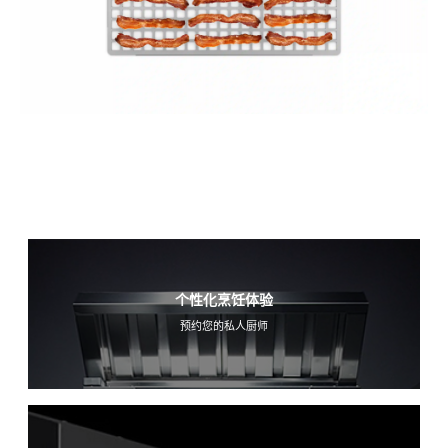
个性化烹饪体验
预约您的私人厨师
==
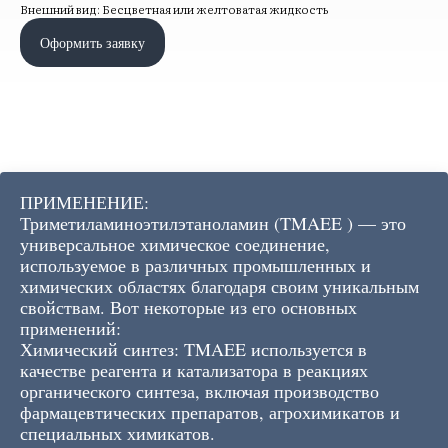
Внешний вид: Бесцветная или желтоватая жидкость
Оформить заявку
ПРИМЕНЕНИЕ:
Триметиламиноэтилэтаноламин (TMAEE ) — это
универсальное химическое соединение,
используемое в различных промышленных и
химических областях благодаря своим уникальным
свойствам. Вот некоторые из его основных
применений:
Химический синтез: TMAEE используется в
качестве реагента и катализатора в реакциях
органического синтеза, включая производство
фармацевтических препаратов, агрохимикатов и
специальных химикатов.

**WORK INSTRUCTIONS**
Taking the entries above, write out exactly the lines starting with the line containing "химических областях благодаря" and going on through the line containing "специальных химикатов.", both included, and nothing else.

**COMPLETED EXERCISE**
химических областях благодаря своим уникальным
свойствам. Вот некоторые из его основных
применений:
Химический синтез: TMAEE используется в
качестве реагента и катализатора в реакциях
органического синтеза, включая производство
фармацевтических препаратов, агрохимикатов и
специальных химикатов.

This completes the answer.